• _Data supplied_
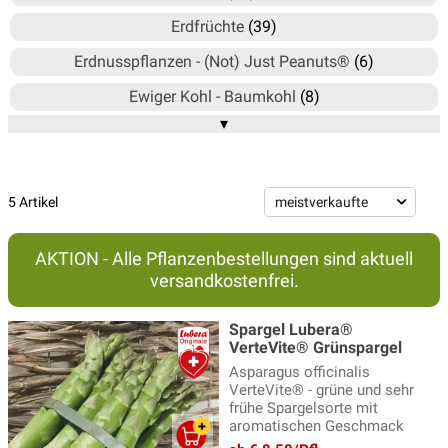
Erdfrüchte
(39)
Erdnusspflanzen - (Not) Just Peanuts®
(6)
Ewiger Kohl - Baumkohl
(8)
▾
Ewiges Gemüse® - EverVeg®
(60)
Freilandgurken
(3)
Freilandpaprika & Peperoni
(12)
5 Artikel
Gemüse für Schatten
(42)
AKTION - Alle Pflanzenbestellungen sind aktuell
Gurken Pflanzen
(6)
versandkostenfrei.
Hopfen
(8)
Spargel Lubera®
Kartoffeln
(6)
VerteVite® Grünspargel
Asparagus officinalis
Kürbis Pflanzen
(11)
VerteVite® - grüne und sehr
frühe Spargelsorte mit
Meerkohl
(6)
aromatischen Geschmack
Mehrjährige Salatpflanzen
(8)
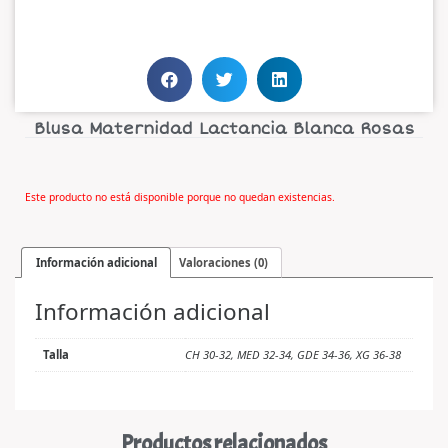
Blusa Maternidad Lactancia Blanca Rosas
Este producto no está disponible porque no quedan existencias.
Información adicional
Valoraciones (0)
Información adicional
Talla
CH 30-32, MED 32-34, GDE 34-36, XG 36-38
Productos relacionados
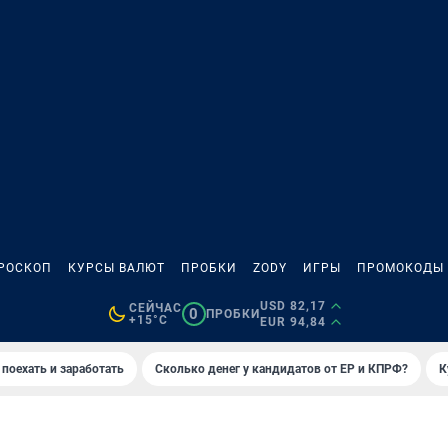
РОСКОП
КУРСЫ ВАЛЮТ
ПРОБКИ
ZODY
ИГРЫ
ПРОМОКОДЫ
USD 82,17
СЕЙЧАС
0
ПРОБКИ
+15°C
EUR 94,84
 поехать и заработать
Сколько денег у кандидатов от ЕР и КПРФ?
К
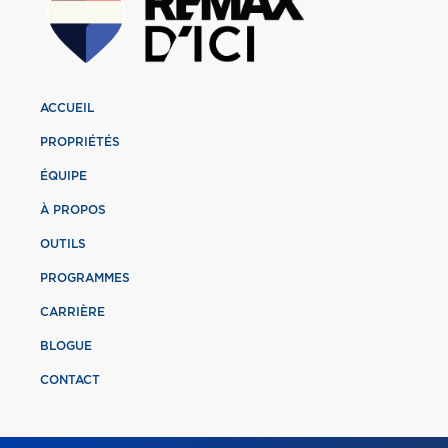
ACCUEIL
PROPRIÉTÉS
ÉQUIPE
À PROPOS
OUTILS
PROGRAMMES
CARRIÈRE
BLOGUE
CONTACT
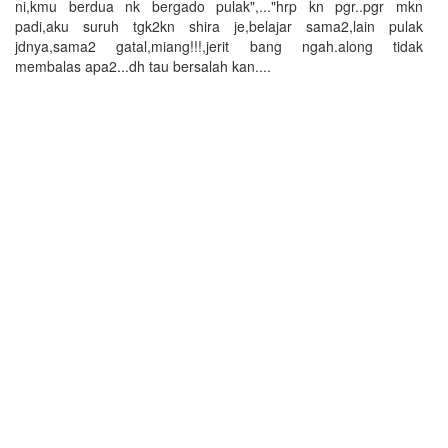
ni,kmu berdua nk bergado pulak",..."hrp kn pgr..pgr mkn
padi,aku suruh tgk2kn shira je,belajar sama2,lain pulak
jdnya,sama2 gatal,miang!!!,jerit bang ngah.along tidak
membalas apa2...dh tau bersalah kan....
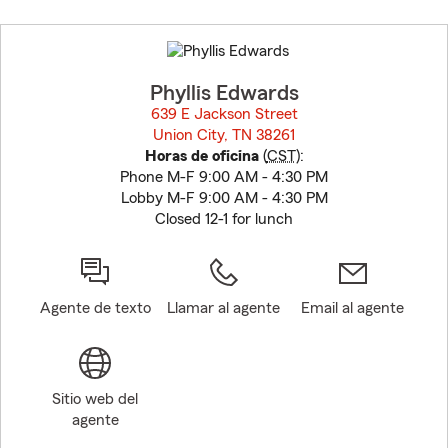
Skip
to
before
map.
Phyllis Edwards
639 E Jackson Street
Union City, TN 38261
opens in new window
Horas de oficina
(
CST
):
Phone M-F 9:00 AM - 4:30 PM
Lobby M-F 9:00 AM - 4:30 PM
Closed 12-1 for lunch
Agente de texto
Llamar al agente
Email al agente
Sitio web del
agente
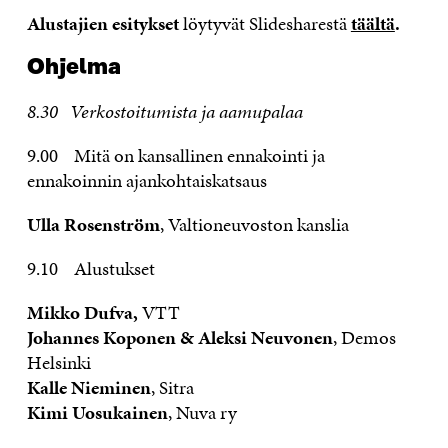
Alustajien esitykset
löytyvät Slidesharestä
täältä
.
Ohjelma
8.30 Verkostoitumista ja aamupalaa
9.00 Mitä on kansallinen ennakointi ja
ennakoinnin ajankohtaiskatsaus
Ulla Rosenström
, Valtioneuvoston kanslia
9.10 Alustukset
Mikko Dufva,
VTT
Johannes Koponen & Aleksi Neuvonen
, Demos
Helsinki
Kalle Nieminen
, Sitra
Kimi Uosukainen
, Nuva ry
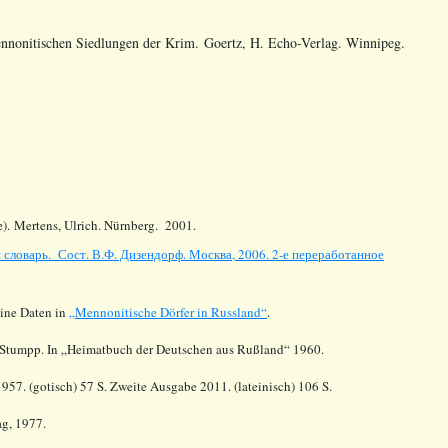
ennonitischen Siedlungen der Krim. Goertz, H. Echo-Verlag. Winnipeg.
). Mertens, Ulrich. Nürnberg. 2001.
словарь. Сост. В.Ф. Дизендорф. Москва, 2006. 2-е переработанное
ine Daten in
„Mennonitische Dörfer in Russland“
.
K. Stumpp. In „Heimatbuch der Deutschen aus Rußland“ 1960.
57. (gotisch) 57 S. Zweite Ausgabe 2011. (lateinisch) 106 S.
ag, 1977.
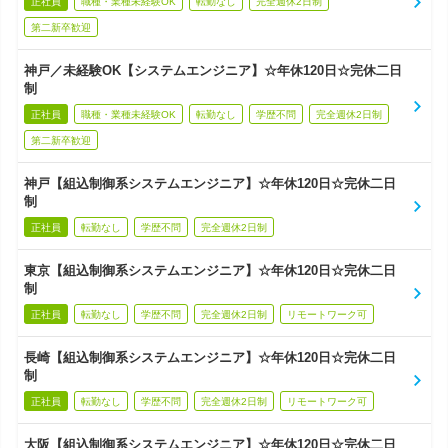
正社員
職種・業種未経験OK
転勤なし
完全週休2日制
第二新卒歓迎
神戸／未経験OK【システムエンジニア】☆年休120日☆完休二日
制
正社員
職種・業種未経験OK
転勤なし
学歴不問
完全週休2日制
第二新卒歓迎
神戸【組込制御系システムエンジニア】☆年休120日☆完休二日
制
正社員
転勤なし
学歴不問
完全週休2日制
東京【組込制御系システムエンジニア】☆年休120日☆完休二日
制
正社員
転勤なし
学歴不問
完全週休2日制
リモートワーク可
長崎【組込制御系システムエンジニア】☆年休120日☆完休二日
制
正社員
転勤なし
学歴不問
完全週休2日制
リモートワーク可
大阪【組込制御系システムエンジニア】☆年休120日☆完休二日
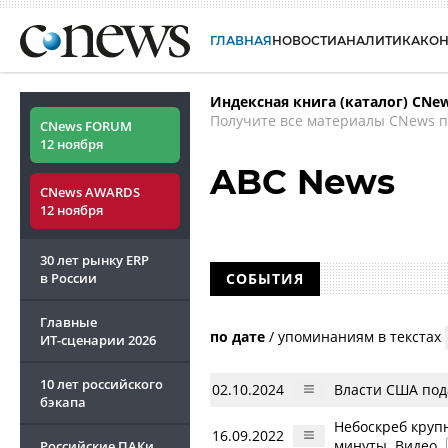
ГЛАВНАЯ
НОВОСТИ
АНАЛИТИКА
КО
Индексная книга (каталог) CNe
Получите все материалы CNews п
CNews FORUM
12 ноября
ABC News
CNews AWARDS
12 ноября
30 лет рынку ERP
в России
СОБЫТИЯ
Главные
по дате
/
упоминаниям в текстах
ИТ-сценарии
2026
10 лет российского
02.10.2024
Власти США под
бэкапа
Небоскреб круп
16.09.2022
минуты. Видео
Российские ПАКи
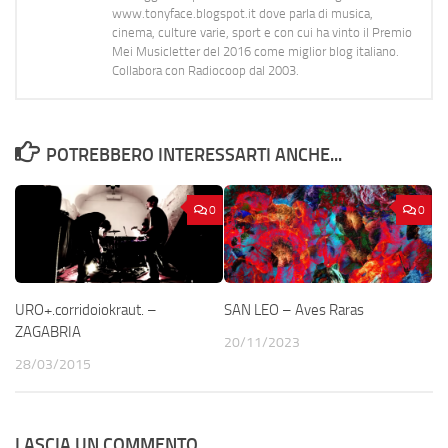
www.tonyface.blogspot.it dove parla di musica,
cinema, culture varie, sport e con cui ha vinto il Premio
Mei Musicletter del 2016 come miglior blog italiano.
Collabora con Radiocoop dal 2003.
POTREBBERO INTERESSARTI ANCHE...
0
0
URO+.corridoiokraut. –
SAN LEO – Aves Raras
ZAGABRIA
20/11/2023
28/03/2015
LASCIA UN COMMENTO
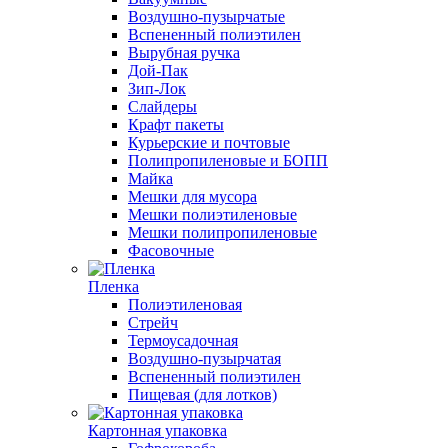
Воздушно-пузырчатые
Вспененный полиэтилен
Вырубная ручка
Дой-Пак
Зип-Лок
Слайдеры
Крафт пакеты
Курьерские и почтовые
Полипропиленовые и БОПП
Майка
Мешки для мусора
Мешки полиэтиленовые
Мешки полипропиленовые
Фасовочные
Пленка
Полиэтиленовая
Стрейч
Термоусадочная
Воздушно-пузырчатая
Вспененный полиэтилен
Пищевая (для лотков)
Картонная упаковка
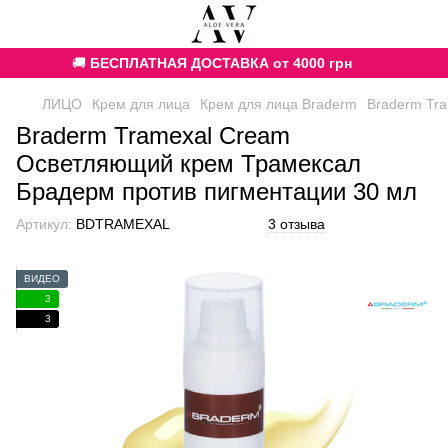
🚚
БЕСПЛАТНАЯ ДОСТАВКА от 4000 грн
ЛИЦО
Крем для лица
Крем для лица Braderm
Braderm Tr
Braderm Tramexal Cream
Осветляющий крем Трамексал
Брадерм против пигментации 30 мл
Артикул:
BDTRAMEXAL
3 отзыва
ВИДЕО
3
3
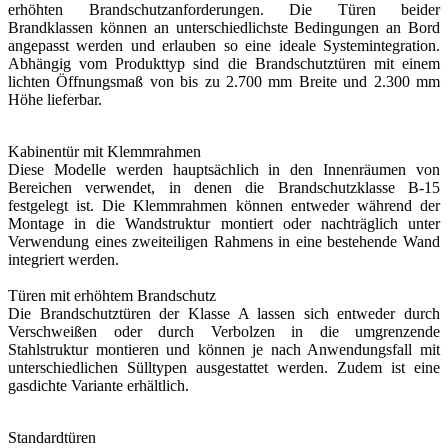
erhöhten Brandschutzanforderungen. Die Türen beider
Brandklassen können an unterschiedlichste Bedingungen an Bord
angepasst werden und erlauben so eine ideale Systemintegration.
Abhängig vom Produkttyp sind die Brandschutztüren mit einem
lichten Öffnungsmaß von bis zu 2.700 mm Breite und 2.300 mm
Höhe lieferbar.
Kabinentür mit Klemmrahmen
Diese Modelle werden hauptsächlich in den Innenräumen von
Bereichen verwendet, in denen die Brandschutzklasse B-15
festgelegt ist. Die Klemmrahmen können entweder während der
Montage in die Wandstruktur montiert oder nachträglich unter
Verwendung eines zweiteiligen Rahmens in eine bestehende Wand
integriert werden.
Türen mit erhöhtem Brandschutz
Die Brandschutztüren der Klasse A lassen sich entweder durch
Verschweißen oder durch Verbolzen in die umgrenzende
Stahlstruktur montieren und können je nach Anwendungsfall mit
unterschiedlichen Sülltypen ausgestattet werden. Zudem ist eine
gasdichte Variante erhältlich.
Standardtüren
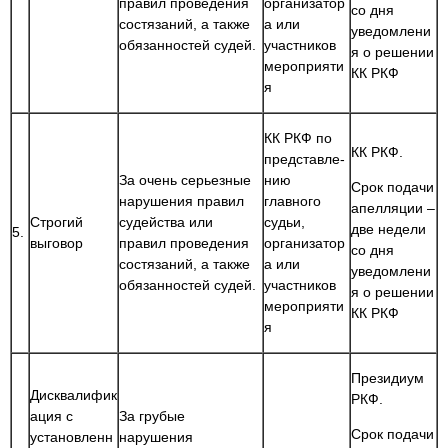
правил проведения
организатор
со дня
состязаний, а также
а или
уведомлени
обязанностей судей.
участников
я о решении
мероприяти
КК РКФ
я
КК РКФ по
КК РКФ.
представле-
За очень серьезные
нию
Срок подачи
нарушения правил
главного
апелляции –
Строгий
судейства или
судьи,
две недели
5.
выговор
правил проведения
организатор
со дня
состязаний, а также
а или
уведомлени
обязанностей судей.
участников
я о решении
мероприяти
КК РКФ
я
Президиум
Дисквалифик
РКФ.
ация с
За грубые
Срок подачи
установленн
нарушения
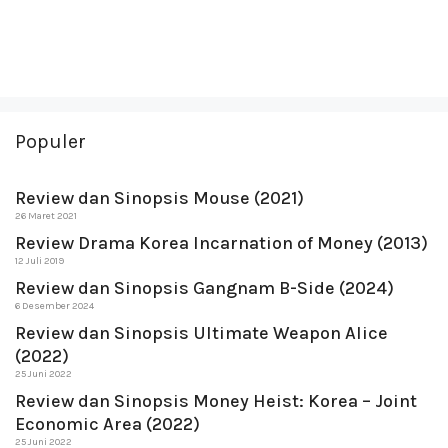
Populer
Review dan Sinopsis Mouse (2021)
26 Maret 2021
Review Drama Korea Incarnation of Money (2013)
12 Juli 2019
Review dan Sinopsis Gangnam B-Side (2024)
6 Desember 2024
Review dan Sinopsis Ultimate Weapon Alice
(2022)
25 Juni 2022
Review dan Sinopsis Money Heist: Korea – Joint
Economic Area (2022)
25 Juni 2022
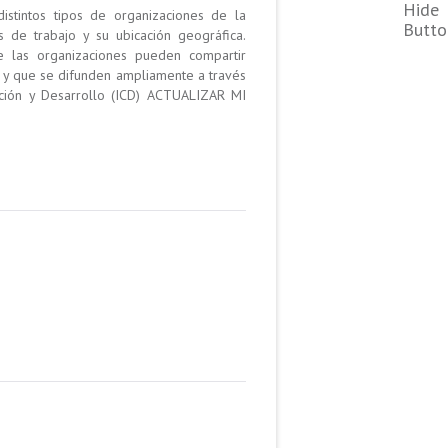
distintos tipos de organizaciones de la
 de trabajo y su ubicación geográfica.
 las organizaciones pueden compartir
tc. y que se difunden ampliamente a través
cación y Desarrollo (ICD) ACTUALIZAR MI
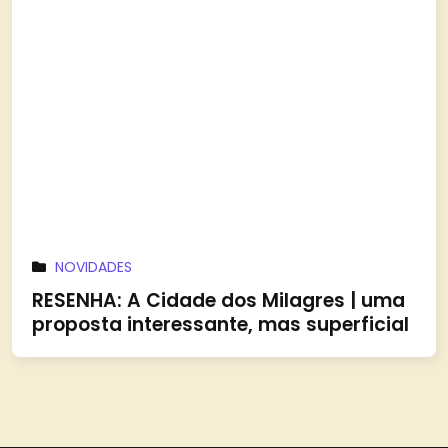
NOVIDADES
RESENHA: A Cidade dos Milagres | uma
proposta interessante, mas superficial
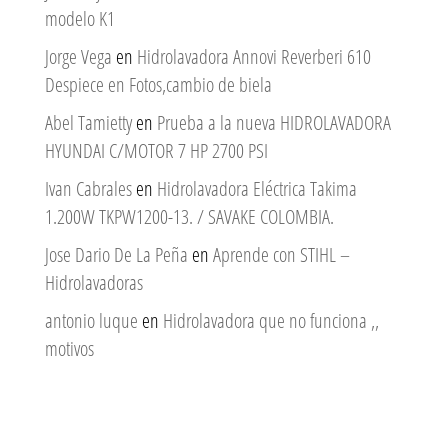
modelo K1
Jorge Vega
en
Hidrolavadora Annovi Reverberi 610
Despiece en Fotos,cambio de biela
Abel Tamietty
en
Prueba a la nueva HIDROLAVADORA
HYUNDAI C/MOTOR 7 HP 2700 PSI
Ivan Cabrales
en
Hidrolavadora Eléctrica Takima
1.200W TKPW1200-13. / SAVAKE COLOMBIA.
Jose Dario De La Peña
en
Aprende con STIHL –
Hidrolavadoras
antonio luque
en
Hidrolavadora que no funciona ,,
motivos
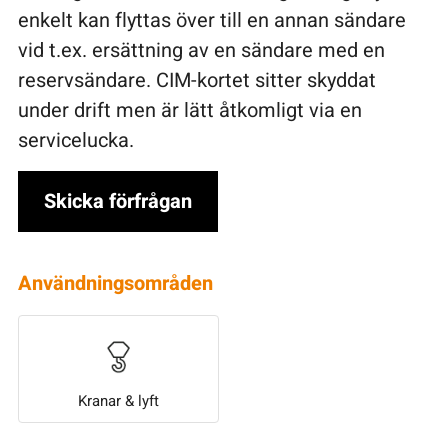
enkelt kan flyttas över till en annan sändare
vid t.ex. ersättning av en sändare med en
reservsändare. CIM-kortet sitter skyddat
under drift men är lätt åtkomligt via en
servicelucka.
Skicka förfrågan
Användningsområden
Kranar & lyft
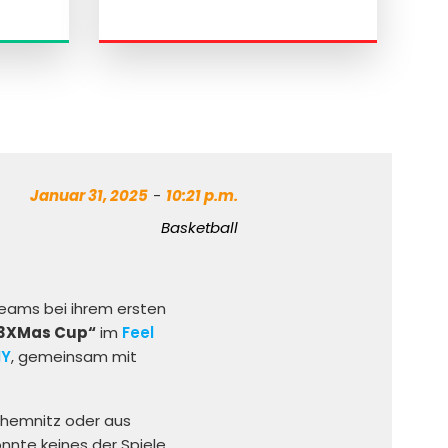
Januar 31, 2025
-
10:21 p.m.
Basketball
 Teams bei ihrem ersten
3XMas Cup“
im
Feel
MY
, gemeinsam mit
Chemnitz oder aus
nnte keines der Spiele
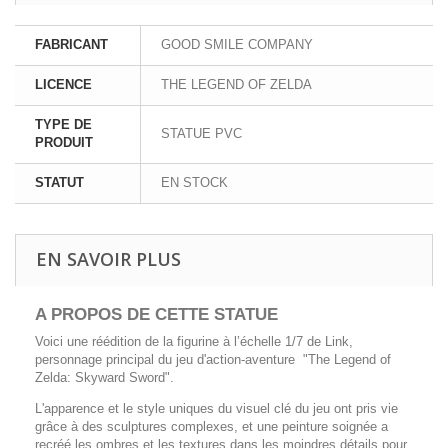
FABRICANT
GOOD SMILE COMPANY
LICENCE
THE LEGEND OF ZELDA
TYPE DE
STATUE PVC
PRODUIT
STATUT
EN STOCK
EN SAVOIR PLUS
A PROPOS DE CETTE STATUE
Voici une réédition de la figurine à l’échelle 1/7 de Link,
personnage principal du jeu d'action-aventure "The Legend of
Zelda: Skyward Sword".
L'apparence et le style uniques du visuel clé du jeu ont pris vie
grâce à des sculptures complexes, et une peinture soignée a
recréé les ombres et les textures dans les moindres détails pour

• _Work required_
What is the number of lines above that contain the string "oder"? Answer with that number only.

• _Answer_
3